WORK INSTRUCTION >>
Transcribe, without alteration, the line that includes "See the attached" and each line after it until the records end, omitting all that precede it.

Records from a collection:
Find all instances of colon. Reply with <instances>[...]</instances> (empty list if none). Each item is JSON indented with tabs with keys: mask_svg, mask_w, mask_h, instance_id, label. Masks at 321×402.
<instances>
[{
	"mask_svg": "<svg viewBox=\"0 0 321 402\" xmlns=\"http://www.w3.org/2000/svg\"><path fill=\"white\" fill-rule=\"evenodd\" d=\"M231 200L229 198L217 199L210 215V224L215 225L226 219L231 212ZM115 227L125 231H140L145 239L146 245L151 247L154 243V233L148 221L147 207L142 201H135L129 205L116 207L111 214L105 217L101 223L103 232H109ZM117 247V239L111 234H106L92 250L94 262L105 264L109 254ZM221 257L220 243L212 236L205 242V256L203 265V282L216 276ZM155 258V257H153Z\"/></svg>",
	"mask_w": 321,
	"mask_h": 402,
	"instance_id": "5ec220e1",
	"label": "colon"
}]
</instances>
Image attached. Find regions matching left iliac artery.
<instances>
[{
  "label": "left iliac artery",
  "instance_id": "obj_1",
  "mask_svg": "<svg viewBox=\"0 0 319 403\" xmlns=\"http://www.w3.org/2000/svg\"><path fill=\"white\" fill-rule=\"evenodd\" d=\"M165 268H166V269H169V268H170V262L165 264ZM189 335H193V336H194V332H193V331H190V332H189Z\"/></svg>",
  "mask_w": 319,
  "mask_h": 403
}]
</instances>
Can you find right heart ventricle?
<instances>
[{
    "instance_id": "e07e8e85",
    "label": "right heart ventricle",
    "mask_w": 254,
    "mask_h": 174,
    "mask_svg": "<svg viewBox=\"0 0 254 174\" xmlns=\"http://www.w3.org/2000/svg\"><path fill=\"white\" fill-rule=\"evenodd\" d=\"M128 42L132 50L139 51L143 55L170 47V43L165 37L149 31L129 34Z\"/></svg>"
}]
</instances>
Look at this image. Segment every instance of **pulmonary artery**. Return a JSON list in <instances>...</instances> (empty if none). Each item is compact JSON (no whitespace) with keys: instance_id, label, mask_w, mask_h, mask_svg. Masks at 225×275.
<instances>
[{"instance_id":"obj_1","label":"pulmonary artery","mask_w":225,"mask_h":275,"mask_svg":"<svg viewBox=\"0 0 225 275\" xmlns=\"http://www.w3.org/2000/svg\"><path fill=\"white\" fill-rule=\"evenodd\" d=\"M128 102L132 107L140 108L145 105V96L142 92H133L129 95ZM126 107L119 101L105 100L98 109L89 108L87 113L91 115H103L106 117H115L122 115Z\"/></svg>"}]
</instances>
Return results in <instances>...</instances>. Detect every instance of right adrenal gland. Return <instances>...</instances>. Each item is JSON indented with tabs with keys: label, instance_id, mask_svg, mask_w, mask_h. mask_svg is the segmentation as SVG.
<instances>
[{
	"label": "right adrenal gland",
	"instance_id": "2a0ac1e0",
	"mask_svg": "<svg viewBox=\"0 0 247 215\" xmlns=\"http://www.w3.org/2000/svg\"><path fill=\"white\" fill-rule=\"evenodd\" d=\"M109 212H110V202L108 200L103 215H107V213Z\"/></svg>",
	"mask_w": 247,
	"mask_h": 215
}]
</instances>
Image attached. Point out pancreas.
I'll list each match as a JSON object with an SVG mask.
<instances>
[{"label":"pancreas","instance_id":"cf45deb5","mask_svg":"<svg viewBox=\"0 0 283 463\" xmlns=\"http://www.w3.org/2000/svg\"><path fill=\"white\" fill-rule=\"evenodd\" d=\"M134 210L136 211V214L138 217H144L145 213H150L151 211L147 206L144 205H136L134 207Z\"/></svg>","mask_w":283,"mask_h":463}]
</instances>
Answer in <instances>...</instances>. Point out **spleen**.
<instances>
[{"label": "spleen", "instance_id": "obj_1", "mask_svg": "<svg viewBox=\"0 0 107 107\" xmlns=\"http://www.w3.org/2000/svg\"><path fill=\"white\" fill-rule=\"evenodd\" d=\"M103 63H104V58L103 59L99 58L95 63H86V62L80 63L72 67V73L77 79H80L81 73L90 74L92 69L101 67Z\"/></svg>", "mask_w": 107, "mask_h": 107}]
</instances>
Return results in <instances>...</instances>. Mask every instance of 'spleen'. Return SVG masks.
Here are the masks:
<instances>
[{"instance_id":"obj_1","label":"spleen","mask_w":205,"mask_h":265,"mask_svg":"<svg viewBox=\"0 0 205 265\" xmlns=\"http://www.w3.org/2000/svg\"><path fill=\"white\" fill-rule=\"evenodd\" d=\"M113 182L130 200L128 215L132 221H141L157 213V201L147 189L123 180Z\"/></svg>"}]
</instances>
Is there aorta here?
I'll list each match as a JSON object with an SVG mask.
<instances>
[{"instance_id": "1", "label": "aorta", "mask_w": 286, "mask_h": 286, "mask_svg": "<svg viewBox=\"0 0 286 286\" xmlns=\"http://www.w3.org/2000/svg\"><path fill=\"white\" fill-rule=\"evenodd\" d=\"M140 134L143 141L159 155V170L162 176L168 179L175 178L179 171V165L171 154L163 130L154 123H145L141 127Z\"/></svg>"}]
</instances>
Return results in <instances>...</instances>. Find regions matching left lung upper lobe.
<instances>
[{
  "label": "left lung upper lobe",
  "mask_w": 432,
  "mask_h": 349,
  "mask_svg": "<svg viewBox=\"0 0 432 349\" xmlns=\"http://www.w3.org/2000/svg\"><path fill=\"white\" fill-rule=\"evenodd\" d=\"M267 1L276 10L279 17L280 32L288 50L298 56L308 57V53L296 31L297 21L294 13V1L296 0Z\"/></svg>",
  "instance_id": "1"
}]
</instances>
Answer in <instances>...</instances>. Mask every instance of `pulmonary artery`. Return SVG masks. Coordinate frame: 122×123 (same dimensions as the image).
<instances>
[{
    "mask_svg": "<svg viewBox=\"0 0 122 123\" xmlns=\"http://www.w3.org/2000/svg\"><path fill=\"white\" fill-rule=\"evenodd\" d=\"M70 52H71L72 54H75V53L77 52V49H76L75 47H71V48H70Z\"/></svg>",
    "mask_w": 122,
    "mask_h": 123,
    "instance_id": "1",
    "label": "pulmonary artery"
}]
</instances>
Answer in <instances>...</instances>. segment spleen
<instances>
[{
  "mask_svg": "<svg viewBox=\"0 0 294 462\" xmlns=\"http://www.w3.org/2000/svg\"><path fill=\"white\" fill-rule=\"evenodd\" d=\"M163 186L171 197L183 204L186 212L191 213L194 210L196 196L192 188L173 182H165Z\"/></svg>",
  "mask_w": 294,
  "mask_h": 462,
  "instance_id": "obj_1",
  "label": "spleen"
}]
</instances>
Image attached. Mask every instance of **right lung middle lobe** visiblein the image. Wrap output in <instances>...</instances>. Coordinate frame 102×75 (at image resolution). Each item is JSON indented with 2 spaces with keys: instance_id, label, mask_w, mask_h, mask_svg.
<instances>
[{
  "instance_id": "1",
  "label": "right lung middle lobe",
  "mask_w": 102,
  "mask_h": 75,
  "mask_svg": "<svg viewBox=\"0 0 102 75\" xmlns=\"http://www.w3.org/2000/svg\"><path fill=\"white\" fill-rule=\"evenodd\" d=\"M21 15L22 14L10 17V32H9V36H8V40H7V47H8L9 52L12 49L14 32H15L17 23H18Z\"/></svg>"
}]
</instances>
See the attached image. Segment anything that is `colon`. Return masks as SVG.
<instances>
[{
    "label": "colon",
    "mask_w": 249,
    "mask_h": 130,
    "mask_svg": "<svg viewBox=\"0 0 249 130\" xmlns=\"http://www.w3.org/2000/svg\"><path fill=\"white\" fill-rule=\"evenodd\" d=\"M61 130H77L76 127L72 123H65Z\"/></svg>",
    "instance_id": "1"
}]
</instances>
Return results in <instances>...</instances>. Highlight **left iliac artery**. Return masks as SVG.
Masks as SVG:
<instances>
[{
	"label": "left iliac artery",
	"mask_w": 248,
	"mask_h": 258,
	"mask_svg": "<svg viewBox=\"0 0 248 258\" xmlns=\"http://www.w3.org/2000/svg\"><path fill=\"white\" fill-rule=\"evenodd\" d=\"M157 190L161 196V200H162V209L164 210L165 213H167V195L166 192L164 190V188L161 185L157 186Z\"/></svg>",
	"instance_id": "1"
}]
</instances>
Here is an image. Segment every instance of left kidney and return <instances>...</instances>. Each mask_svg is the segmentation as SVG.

EXERCISE ANSWER >>
See the attached image. Segment anything that is `colon`. Return masks as SVG.
<instances>
[{
    "label": "colon",
    "mask_w": 249,
    "mask_h": 130,
    "mask_svg": "<svg viewBox=\"0 0 249 130\" xmlns=\"http://www.w3.org/2000/svg\"><path fill=\"white\" fill-rule=\"evenodd\" d=\"M61 130H77L76 127L72 123H65Z\"/></svg>",
    "instance_id": "1"
}]
</instances>
Return results in <instances>...</instances>. Highlight **left iliac artery**. Return masks as SVG.
Masks as SVG:
<instances>
[{
	"label": "left iliac artery",
	"mask_w": 248,
	"mask_h": 258,
	"mask_svg": "<svg viewBox=\"0 0 248 258\" xmlns=\"http://www.w3.org/2000/svg\"><path fill=\"white\" fill-rule=\"evenodd\" d=\"M157 190L161 196V200H162V209L164 210L165 213H167V195L166 192L164 190V188L161 185L157 186Z\"/></svg>",
	"instance_id": "1"
}]
</instances>
Here is an image. Segment every instance of left kidney and return <instances>...</instances>. Each mask_svg is the segmentation as SVG.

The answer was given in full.